La situation militaire sur le front de l'ouest amène bien des perturbations dans les projets allemands. Les bombardements intensifs des sites de lancement de V2 et de production d'oxygène liquide rendent ceux-ci inutilisables. Du même coup, les dépôts d'oxygène liquide perdent toute justification (Pour les détails sur l'évolution des ouvrages spéciaux, le lecteur consultera : "Constructions spéciales" par Roland Hautefeuille, 311 pages, Paris, 1985 (Le seul livre bien documenté sur le sujet)).

Vers la mi-juillet 1944, Hitler ordonne l'abandon de l'ouvrage de Rinxent, la destruction ou l'enlèvement de son matériel. La complexité de l'organisation allemande rend cependant fort laborieuse toute prise de décision. L'ouvrage de Mimoyecques, par exempte, a été tellement bombardé qu'il serait malaisé d'envisager l'utilisation de ses canons, d'ailleurs non encore installés en juillet. Finalement, les restes de Mimoyecques, et plus spécialement le tunnel souterrain de chemin de fer, accueilleront en principe deux nouvelles armes dont la fusée à poudre Sol-Sol "Rheinbote".

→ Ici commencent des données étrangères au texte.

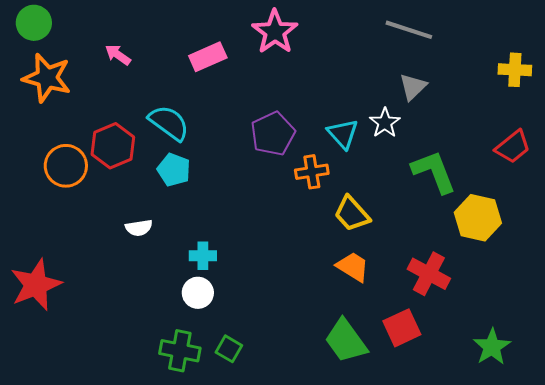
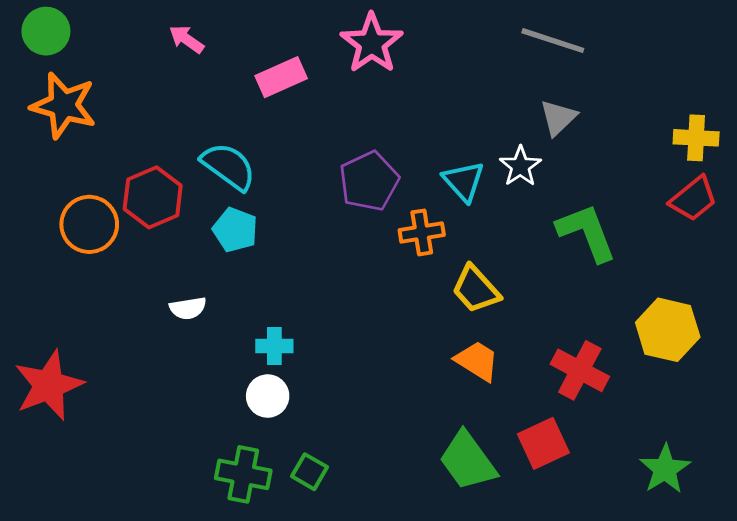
pink arrow: (118, 55) -> (187, 39), moved
yellow cross: (515, 70) -> (696, 138), moved
yellow hexagon: (478, 218) -> (668, 330), moved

UNE ORIENTATION INATTENDUE

L'OKW (OKW : Oberkommando der Wehrmacht = Commmandement suprême de la Wehrmacht) - c'est-à-dire Hitler - refuse de renoncer au canon HDP (Les canons de Mimoyecques ont porté diverses dénominations et notamment Hochdruckpumpe (HDP) = Pompe à haute pression) prévu initialement à Mimoyecques; celui-ci sera transféré sur le site de Rinxent qui, du même coup, retrouve une nouvelle fonction au moment même de son abandon.

Le choix de Rinxent repose sur diverses considérations : absence de tout bombardement du site qui apparemment n'a pas inquiété les Alliés, existence de tunnels qui permettent le travail à l'intérieur d'où sécurité quasi assurée, nature du terrain (marbre), situation géographique.

Particularité du nouvel ouvrage : il ne comportera qu'un seul puits incliné. Les travaux démarrent fin juillet-début août par le creusement d'un puits vertical d'extraction à l'intérieur d'un tunnel. Il s'agit précisément du puits situé dans le tunnel n° 2 dont nous avons aperçu la partie murée lors de notre circuit souterrain en voiture. A partir du fond de ce puits vertical, le creusement du puits incliné atteindra très discrètement la surface. L'absence de datte en béton, grâce à la qualité de la roche, associée à un excellent camouflage, réduiront considérablement les risques de repérage aérien.

Qu'en a-t-il été en pratique ?

Réalité plus que vraisemblable : le fonçage d'un puits vertical d'extraction. D'autant plus vraisemblable que des "anciens" de la carrière auraient affirmé, autrefois, avoir aperçu après la guerre une machine d'extraction à proximité du puits. Ce dernier était-il achevé ?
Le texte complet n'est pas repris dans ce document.